I will still stick with CoH, though, because the WWII setting it provides just beats out Oblivion for real resonance. Tamriel tries hard to feel like a real place, but it ultimately fails… the history and backstory is just a tad too generic. CoH, though, definitely gives you at least a tiny glimpse of what it was really like to be on the receiving side of a sudden mortar barrage with Tigers rumbling towards you. And that historicity puts it over the GOTY edge, for me.

There’s always hope…

My GOTY will probably be either Oblivion or Dead Rising with considering reserved for Railroads

CoH is definitely in the running for my choice of GotY, but up against Oblivion, Dead Rising and Okami, plus with Zelda and Gears of War on the horizon, the race is hardly over.

Really, Okami’s going to be seriously tough to beat.

Isn’t it a little early to get into Game of the Year stuff? It’s mid-October. Two new consoles are launching between now and December 31st. Etc.

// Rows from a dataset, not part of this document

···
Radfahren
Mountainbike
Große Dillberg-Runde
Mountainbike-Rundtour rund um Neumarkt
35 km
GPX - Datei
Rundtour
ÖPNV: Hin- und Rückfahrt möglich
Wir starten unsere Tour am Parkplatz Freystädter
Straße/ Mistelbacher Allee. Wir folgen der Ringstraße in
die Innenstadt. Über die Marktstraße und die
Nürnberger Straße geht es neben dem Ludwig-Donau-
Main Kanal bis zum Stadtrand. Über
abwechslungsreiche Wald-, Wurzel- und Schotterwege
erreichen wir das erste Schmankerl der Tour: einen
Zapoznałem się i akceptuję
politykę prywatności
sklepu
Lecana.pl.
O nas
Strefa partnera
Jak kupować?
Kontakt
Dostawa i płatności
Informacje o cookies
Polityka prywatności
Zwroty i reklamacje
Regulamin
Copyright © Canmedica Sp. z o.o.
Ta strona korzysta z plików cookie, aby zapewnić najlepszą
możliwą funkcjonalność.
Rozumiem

I played Oblivion for 100+ more hours, but I gotta hand it to CoH, it seems much more fun and replayable (the multiplayer especially). If it wasn’t for school eating away at all my free time, I would probably be playing CoH every day for months to come. It also hurts that none of my real life friends who are into computer games want to try out nor buy CoH (damn FPS junkies!)

I completed the main quest, & thief/Dark Brotherhood faction quests in Oblivion. It was a hell of a game, but CoH is equally compelling. I’m not that keen on “best” of anything lists, but they’re definitely both the games I most enjoyed this year.

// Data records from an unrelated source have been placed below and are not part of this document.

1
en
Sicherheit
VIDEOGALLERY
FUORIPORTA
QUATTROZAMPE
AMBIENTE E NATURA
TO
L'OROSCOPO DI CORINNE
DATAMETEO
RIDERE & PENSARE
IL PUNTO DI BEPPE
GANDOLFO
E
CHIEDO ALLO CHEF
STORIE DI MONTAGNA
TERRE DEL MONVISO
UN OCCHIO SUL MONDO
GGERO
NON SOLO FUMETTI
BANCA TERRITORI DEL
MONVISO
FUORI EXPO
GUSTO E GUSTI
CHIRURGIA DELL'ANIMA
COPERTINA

Oh yeah. I’ve got a 4 month old. When the wife and baby sack out I’ve got time to play, but it is soul crushing when she shakes me up at 5:45AM and tells me it’s my turn to watch over our son.

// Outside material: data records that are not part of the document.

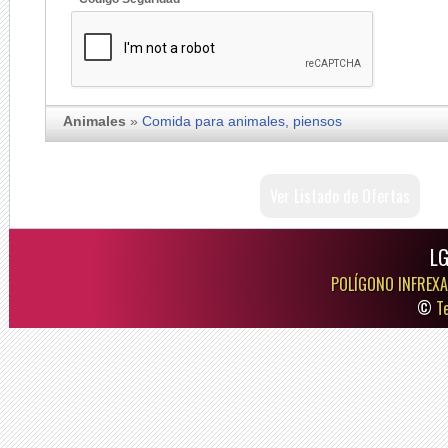
Animales
»
Comida para animales, piensos
Ver Listado de Ofertas
LG
POLÍGONO INFREXA
©
T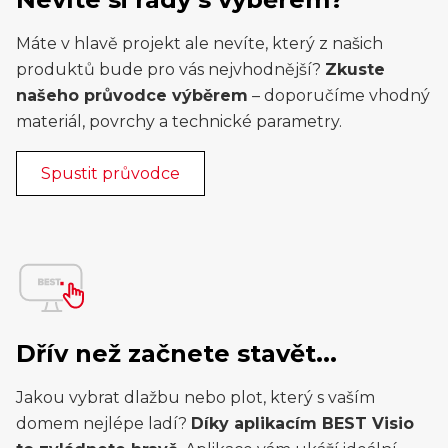
Máte v hlavě projekt ale nevíte, který z našich
produktů bude pro vás nejvhodnější?
Zkuste
našeho průvodce výběrem
– doporučíme vhodný
materiál, povrchy a technické parametry.
Spustit průvodce
Dřív než začnete stavět...
Jakou vybrat dlažbu nebo plot, který s vaším
domem nejlépe ladí?
Díky aplikacím BEST Visio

I played Oblivion for 100+ more hours, but I gotta hand it to CoH, it seems much more fun and replayable

Sounds familiar. There’s something about Oblivion that really hooked me for a long, long time, but now I don’t even have it installed. Never even finished it. Think it was the “well shit, here we go into ANOTHER Oblivion gate” gameplay. No amount of mod chasing could seem to ever fill out its generic nature, either.

As for CoH: awesome. Here’s hoping that one day someone will wave a magic wand and we will get a game that’s a cross between the good parts of CoH and the good parts of Combat Mission. Then there will absolutely no reason to leave the house at all, forever.

While I enjoyed the beginning tutorial of the OPM demo, I wasn’t very impressed with the combat mechanics in the second part of the demo. Is this representative of the final game itself? It seemed like there was little to do but mash the attack button, since the brush stroke “slash” seemed to be ineffective.

Kunikos, combat starts to mix up much better in Okami as you face harder dudes. Does the demo get up to the winged koi, for instance, or the guys with lutes? That’s where it starts to go beyond button mashing. Also, the painting gimmick during combat folds neatly into a collecting subgame, so it can be a very important part of fighting.

In case it’s not evident in the demo, you can pause the action and move the camera when you’re painting. This helps a lot in combat.

-Tom

The funny thing about GOTY awards is that it depends heavily on what kind of games you like. So far, this year has a little something for everyone. For example, Company of Heroes, Okami, Dead Rising, Oblivion, Titan Quest, and Saints Row are all good enough to be declared a GOTY, but the choice seems to say more about the chooser than the quality of the game.

It’s going to be an interesting year for GOTYs and lists.

-Tom

P.S. BTW, notice anything weird about that short list up there? Three of the games are from THQ. Remember when they were doing Sponge Bob and wrestling games? Wow.

Also, two are from Capcom and aren’t Street Fighter or Resident Evil games.

Whoa, good point, K. I totally missed that.

Also, none are from EA, Activision, Microsoft, or Ubisoft. Ha ha!

-Tom

If history is any guide, the last game released has the edge.